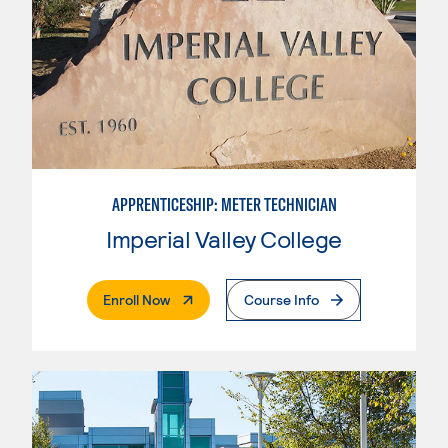
APPRENTICESHIP: METER TECHNICIAN
Imperial Valley College
. External Page
Enroll Now
Course Info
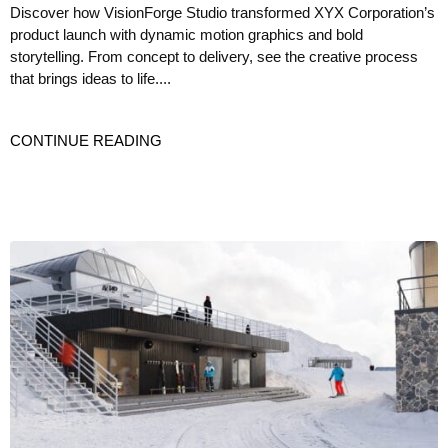
Discover how VisionForge Studio transformed XYX Corporation’s
product launch with dynamic motion graphics and bold
storytelling. From concept to delivery, see the creative process
that brings ideas to life....
CONTINUE READING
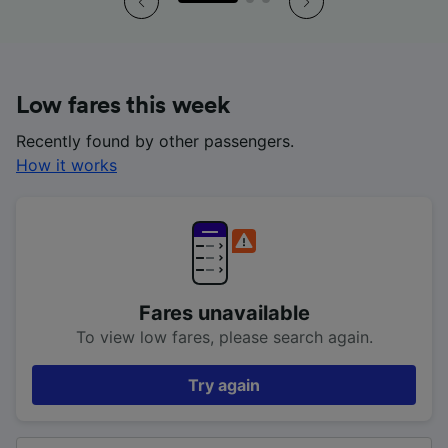
Low fares this week
Recently found by other passengers.
How it works
Fares unavailable
To view low fares, please search again.
Try again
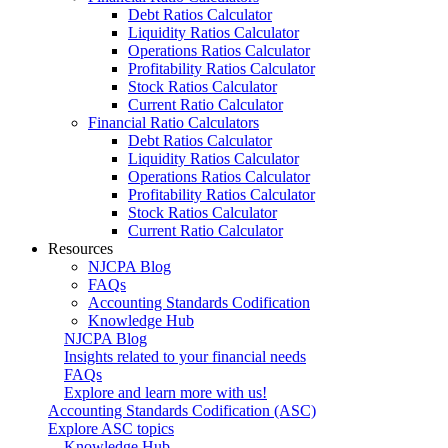
Debt Ratios Calculator
Liquidity Ratios Calculator
Operations Ratios Calculator
Profitability Ratios Calculator
Stock Ratios Calculator
Current Ratio Calculator
Financial Ratio Calculators
Debt Ratios Calculator
Liquidity Ratios Calculator
Operations Ratios Calculator
Profitability Ratios Calculator
Stock Ratios Calculator
Current Ratio Calculator
Resources
NJCPA Blog
FAQs
Accounting Standards Codification
Knowledge Hub
NJCPA Blog
Insights related to your financial needs
FAQs
Explore and learn more with us!
Accounting Standards Codification (ASC)
Explore ASC topics
Knowledge Hub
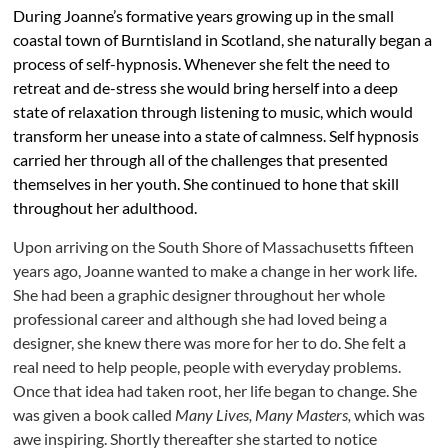
During Joanne’s formative years growing up in the small
coastal town of Burntisland in Scotland, she naturally began a
process of self-hypnosis. Whenever she felt the need to
retreat and de-stress she would bring herself into a deep
state of relaxation through listening to music, which would
transform her unease into a state of calmness. Self hypnosis
carried her through all of the challenges that presented
themselves in her youth. She continued to hone that skill
throughout her adulthood.
Upon arriving on the South Shore of Massachusetts fifteen
years ago, Joanne wanted to make a change in her work life.
She had been a graphic designer throughout her whole
professional career and although she had loved being a
designer, she knew there was more for her to do. She felt a
real need to help people, people with everyday problems.
Once that idea had taken root, her life began to change. She
was given a book called
Many Lives, Many Masters,
which was
awe inspiring. Shortly thereafter she started to notice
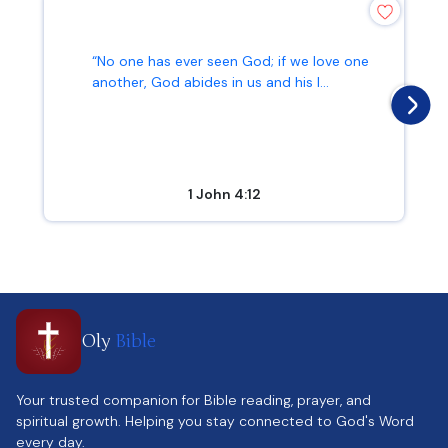
“No one has ever seen God; if we love one
another, God abides in us and his l...
1 John 4:12
Oly
Bible
Your trusted companion for Bible reading, prayer, and
spiritual growth. Helping you stay connected to God's Word
every day.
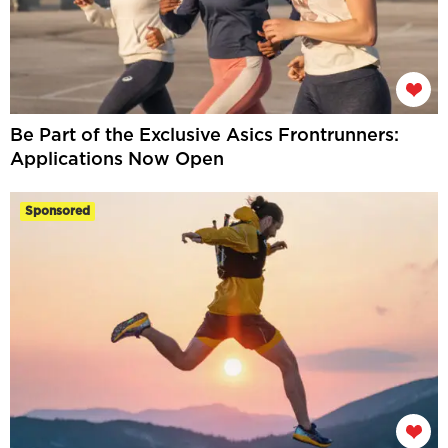
Be Part of the Exclusive Asics Frontrunners:
Applications Now Open
Sponsored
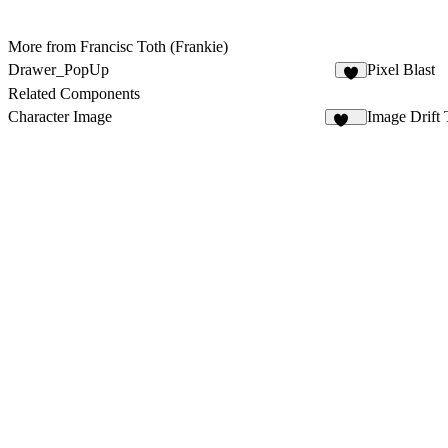
More from Francisc Toth (Frankie)
Drawer_PopUp
Pixel Blast
2
Related Components
Character Image
Image Drift 
172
---
Only the pictures are to be dropped; return everything else in the listing exactly.

FINISHED EXERCISE =>
APPRENTICESHIP: METER TECHNICIAN
Imperial Valley College
. External Page
Enroll Now
Course Info
Discover how VisionForge Studio transformed XYX Corporation’s
product launch with dynamic motion graphics and bold
storytelling. From concept to delivery, see the creative process
that brings ideas to life....
CONTINUE READING
Low fares this week
Recently found by other passengers.
How it works
Fares unavailable
To view low fares, please search again.
Try again
Debt Ratios Calculator
Liquidity Ratios Calculator
Operations Ratios Calculator
Profitability Ratios Calculator
Stock Ratios Calculator
Current Ratio Calculator
Financial Ratio Calculators
Debt Ratios Calculator
Liquidity Ratios Calculator
Operations Ratios Calculator
Profitability Ratios Calculator
Stock Ratios Calculator
Current Ratio Calculator
Resources
NJCPA Blog
FAQs
Accounting Standards Codification
Knowledge Hub
NJCPA Blog
Insights related to your financial needs
FAQs
Explore and learn more with us!
Accounting Standards Codification (ASC)
Explore ASC topics
Knowledge Hub
During Joanne’s formative years growing up in the small
coastal town of Burntisland in Scotland, she naturally began a
process of self-hypnosis. Whenever she felt the need to
retreat and de-stress she would bring herself into a deep
state of relaxation through listening to music, which would
transform her unease into a state of calmness. Self hypnosis
carried her through all of the challenges that presented
themselves in her youth. She continued to hone that skill
throughout her adulthood.
Upon arriving on the South Shore of Massachusetts fifteen
years ago, Joanne wanted to make a change in her work life.
She had been a graphic designer throughout her whole
professional career and although she had loved being a
designer, she knew there was more for her to do. She felt a
real need to help people, people with everyday problems.
Once that idea had taken root, her life began to change. She
was given a book called
Many Lives, Many Masters,
which was
awe inspiring. Shortly thereafter she started to notice
“No one has ever seen God; if we love one
another, God abides in us and his l...
1 John 4:12
Oly
Bible
Your trusted companion for Bible reading, prayer, and
spiritual growth. Helping you stay connected to God's Word
every day.
Be Part of the Exclusive Asics Frontrunners:
Applications Now Open
Sponsored
More from Francisc Toth (Frankie)
Drawer_PopUp
Pixel Blast
2
Related Components
Character Image
Image Drift 
172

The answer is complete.